DATA EXTRACT section start

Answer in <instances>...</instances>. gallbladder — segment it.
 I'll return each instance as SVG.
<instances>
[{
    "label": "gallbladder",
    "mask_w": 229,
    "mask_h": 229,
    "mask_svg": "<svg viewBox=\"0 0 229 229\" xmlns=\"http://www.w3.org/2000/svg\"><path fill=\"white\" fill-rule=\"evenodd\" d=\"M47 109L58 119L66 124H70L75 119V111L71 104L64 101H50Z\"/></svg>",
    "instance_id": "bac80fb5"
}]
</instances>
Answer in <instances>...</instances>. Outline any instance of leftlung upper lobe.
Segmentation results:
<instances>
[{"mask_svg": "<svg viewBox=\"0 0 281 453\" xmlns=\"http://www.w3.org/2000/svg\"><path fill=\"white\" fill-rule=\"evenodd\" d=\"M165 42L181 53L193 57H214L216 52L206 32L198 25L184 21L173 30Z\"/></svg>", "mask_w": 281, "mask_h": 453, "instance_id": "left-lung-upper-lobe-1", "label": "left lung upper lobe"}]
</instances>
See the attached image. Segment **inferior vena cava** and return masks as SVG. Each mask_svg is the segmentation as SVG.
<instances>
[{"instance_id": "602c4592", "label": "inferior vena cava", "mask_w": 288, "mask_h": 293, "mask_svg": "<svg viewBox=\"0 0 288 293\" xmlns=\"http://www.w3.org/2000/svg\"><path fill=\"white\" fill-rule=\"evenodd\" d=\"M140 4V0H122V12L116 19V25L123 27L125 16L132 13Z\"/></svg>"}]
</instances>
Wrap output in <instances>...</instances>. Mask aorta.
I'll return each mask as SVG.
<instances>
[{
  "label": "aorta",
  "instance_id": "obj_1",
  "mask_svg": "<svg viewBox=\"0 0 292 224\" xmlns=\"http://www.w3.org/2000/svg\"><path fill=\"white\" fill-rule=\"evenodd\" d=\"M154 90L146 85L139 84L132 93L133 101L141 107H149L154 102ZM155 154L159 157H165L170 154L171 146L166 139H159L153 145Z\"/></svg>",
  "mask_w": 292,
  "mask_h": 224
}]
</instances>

DATA EXTRACT section end

• _TASK TO CARRY OUT_
Could you write out all the records exactly, please?

• _TASK ANSWER_
Answer in <instances>...</instances>. gallbladder — segment it.
 I'll return each instance as SVG.
<instances>
[{
    "label": "gallbladder",
    "mask_w": 229,
    "mask_h": 229,
    "mask_svg": "<svg viewBox=\"0 0 229 229\" xmlns=\"http://www.w3.org/2000/svg\"><path fill=\"white\" fill-rule=\"evenodd\" d=\"M47 109L58 119L66 124H70L75 119V111L71 104L64 101H50Z\"/></svg>",
    "instance_id": "bac80fb5"
}]
</instances>
Answer in <instances>...</instances>. Outline any instance of leftlung upper lobe.
Segmentation results:
<instances>
[{"mask_svg": "<svg viewBox=\"0 0 281 453\" xmlns=\"http://www.w3.org/2000/svg\"><path fill=\"white\" fill-rule=\"evenodd\" d=\"M165 42L181 53L193 57H214L216 52L206 32L198 25L184 21L173 30Z\"/></svg>", "mask_w": 281, "mask_h": 453, "instance_id": "left-lung-upper-lobe-1", "label": "left lung upper lobe"}]
</instances>
See the attached image. Segment **inferior vena cava** and return masks as SVG. Each mask_svg is the segmentation as SVG.
<instances>
[{"instance_id": "602c4592", "label": "inferior vena cava", "mask_w": 288, "mask_h": 293, "mask_svg": "<svg viewBox=\"0 0 288 293\" xmlns=\"http://www.w3.org/2000/svg\"><path fill=\"white\" fill-rule=\"evenodd\" d=\"M140 4V0H122V12L116 19V25L123 27L125 16L132 13Z\"/></svg>"}]
</instances>
Wrap output in <instances>...</instances>. Mask aorta.
I'll return each mask as SVG.
<instances>
[{
  "label": "aorta",
  "instance_id": "obj_1",
  "mask_svg": "<svg viewBox=\"0 0 292 224\" xmlns=\"http://www.w3.org/2000/svg\"><path fill=\"white\" fill-rule=\"evenodd\" d=\"M154 90L146 85L139 84L132 93L133 101L141 107H149L154 102ZM155 154L159 157H165L170 154L171 146L166 139H159L153 145Z\"/></svg>",
  "mask_w": 292,
  "mask_h": 224
}]
</instances>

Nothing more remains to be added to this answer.